▸ Work order:
Verbatim output, no pictures: the lines from the beginning of the material through the line with "disposition d’un salarié", both ends kept.

▸ Data for the task:
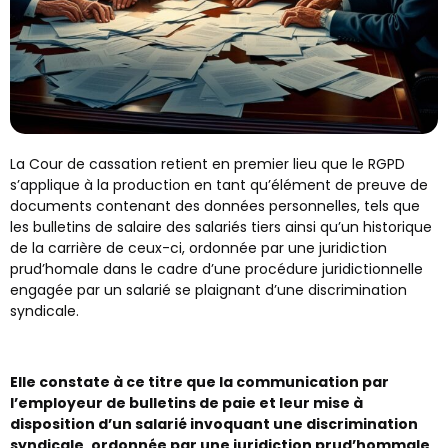
La Cour de cassation retient en premier lieu que le RGPD
s’applique à la production en tant qu’élément de preuve de
documents contenant des données personnelles, tels que
les bulletins de salaire des salariés tiers ainsi qu’un historique
de la carrière de ceux-ci, ordonnée par une juridiction
prud’homale dans le cadre d’une procédure juridictionnelle
engagée par un salarié se plaignant d’une discrimination
syndicale.
Elle constate à ce titre que la communication par
l’employeur de bulletins de paie et leur mise à
disposition d’un salarié invoquant une discrimination
syndicale, ordonnée par une juridiction prud’hommale,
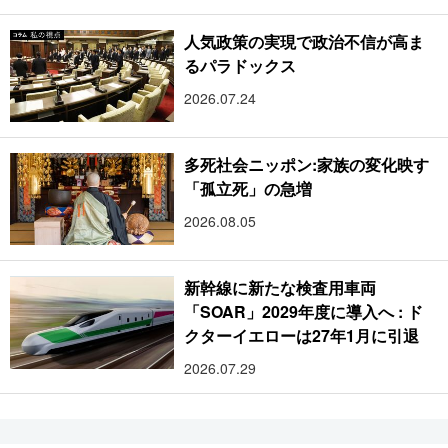
人気政策の実現で政治不信が高ま
るパラドックス
2026.07.24
多死社会ニッポン:家族の変化映す
「孤立死」の急増
2026.08.05
新幹線に新たな検査用車両
「SOAR」2029年度に導入へ : ド
クターイエローは27年1月に引退
2026.07.29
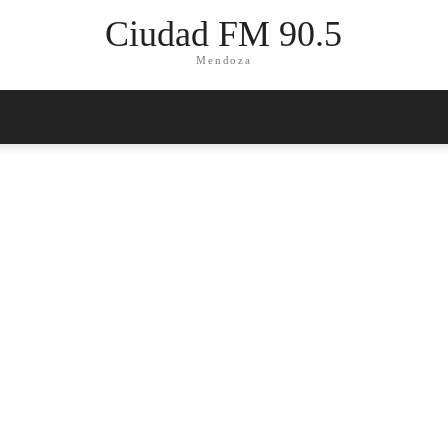
Ciudad FM 90.5
Mendoza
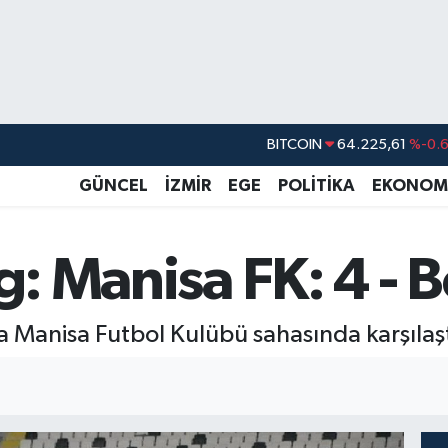
BITCOIN
64.225,61
%-0.
DOLAR
47,7143
%0.
GÜNCEL
İZMİR
EGE
POLİTİKA
EKONOM
EURO
55,0317
%-0.
STERLİN
64,2463
%0.
g: Manisa FK: 4 - 
GRAM ALTIN
6510.40
%0.4
BİST100
13.799
%7
da Manisa Futbol Kulübü sahasında karşılaş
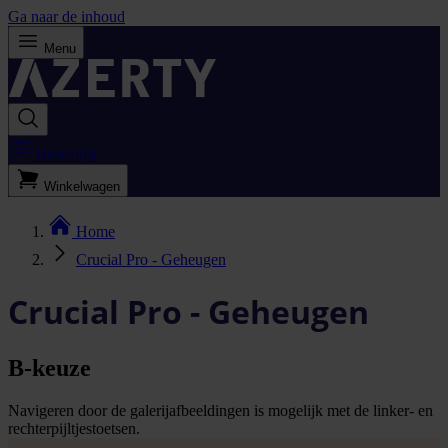
Ga naar de inhoud
Menu
Bestellijst
Winkelwagen
Home
Crucial Pro - Geheugen
Crucial Pro - Geheugen
B-keuze
Navigeren door de galerijafbeeldingen is mogelijk met de linker- en
rechterpijltjestoetsen.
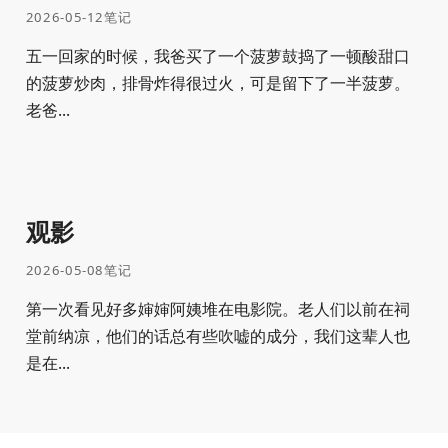
2026-05-12
笔记
五一回家的时候，我爸买了一个菠萝鼓捣了一顿酸甜口
的菠萝炒肉，排骨炸得很过火，可是留下了一半菠萝。
老爸...
观影
2026-05-08
笔记
第一次看见好多婶婶阿姨堆在电影院。老人们以前在祠
堂前纳凉，他们的话总有些吹嘘的成分，我们这辈人也
是在...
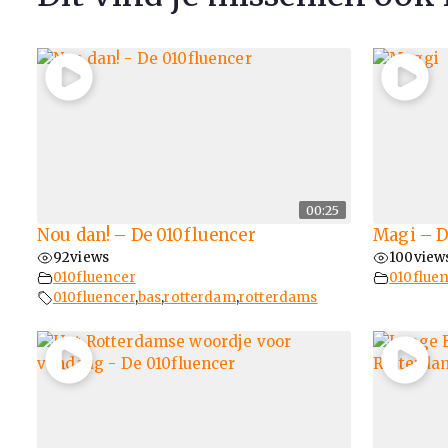
00:25
Nou dan! – De 010fluencer
Magi – D
92
views
100
view
010fluencer
010flue
010fluencer
,
bas
,
rotterdam
,
rotterdams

▸ Reply to the task:
La Cour de cassation retient en premier lieu que le RGPD
s’applique à la production en tant qu’élément de preuve de
documents contenant des données personnelles, tels que
les bulletins de salaire des salariés tiers ainsi qu’un historique
de la carrière de ceux-ci, ordonnée par une juridiction
prud’homale dans le cadre d’une procédure juridictionnelle
engagée par un salarié se plaignant d’une discrimination
syndicale.
Elle constate à ce titre que la communication par
l’employeur de bulletins de paie et leur mise à
disposition d’un salarié invoquant une discrimination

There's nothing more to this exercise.